A, the effect of the JNK inhibitor SP600125 on LPA-induced c-Jun phosphorylation. GSK-3β-negative cells were starved and incubated with SP600125 at the indicated concentrations. One hour later the cells were stimulated with 10 μM LPA for 30 min. Cells were lysed in SDS sample buffer and analyzed by immunoblotting for c-Jun phosphorylation using phospho-specific (p-c-Jun) antibodies. GAPDH, glyceraldehyde-3-phosphate dehydrogenase. B, the effect of the JNK inhibitor on LPA-mediated cell proliferation. GSK3β-negative MEFs were prepared and plated as described for Fig. 7B. After attachment and starvation, cells were incubated with LPA (10 μM) in the presence of the indicated concentration of SP600125 that was added 1 h before the addition of LPA. Cell numbers were determined at 24-h intervals by counting in a hemocytometer. The data are presented as means ± S.D. of duplicate assays from three independent experiments. Statistical differences between cells treated with vehicle (Me₂SO) and SP600125 are indicated by an asterisk (p < 0.01).

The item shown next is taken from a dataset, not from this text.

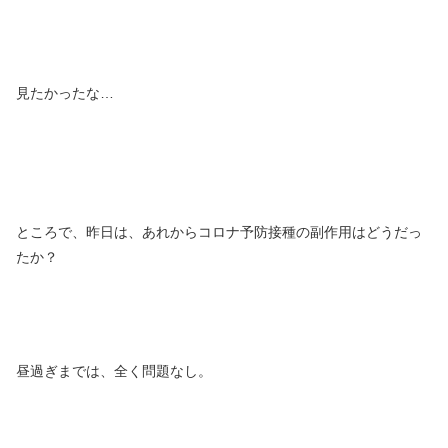
見たかったな…
ところで、昨日は、あれからコロナ予防接種の副作用はどうだっ
たか？
昼過ぎまでは、全く問題なし。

Fig. 9. GSK-3β inhibition of LPA-induced JNK activation requires kinase activity

Wild type and mutant (Y216F and K85M) forms of GSK-3β were introduced into GSK-3β−/− cells by retrovirus-mediated gene transfer as detailed under “Experimental Procedures.” Enriched populations of GFP-positive cells were isolated by flow cytometry and replated in culture. After starvation in serum-free medium, the cells were incubated with LPA (1 and 10 μM) for 30 min before being lysed in SDS sample buffer and analyzed by immunoblotting for JNK phosphorylation with a JNK phospho-specific (p-JNK) antibody. Reprobing with an anti-GSK-3α/β antibody was included to serve as a loading control and to verify re-expression of GSK-3β in retrovirus-transduced cells. Similar results were obtained in three independent experiments.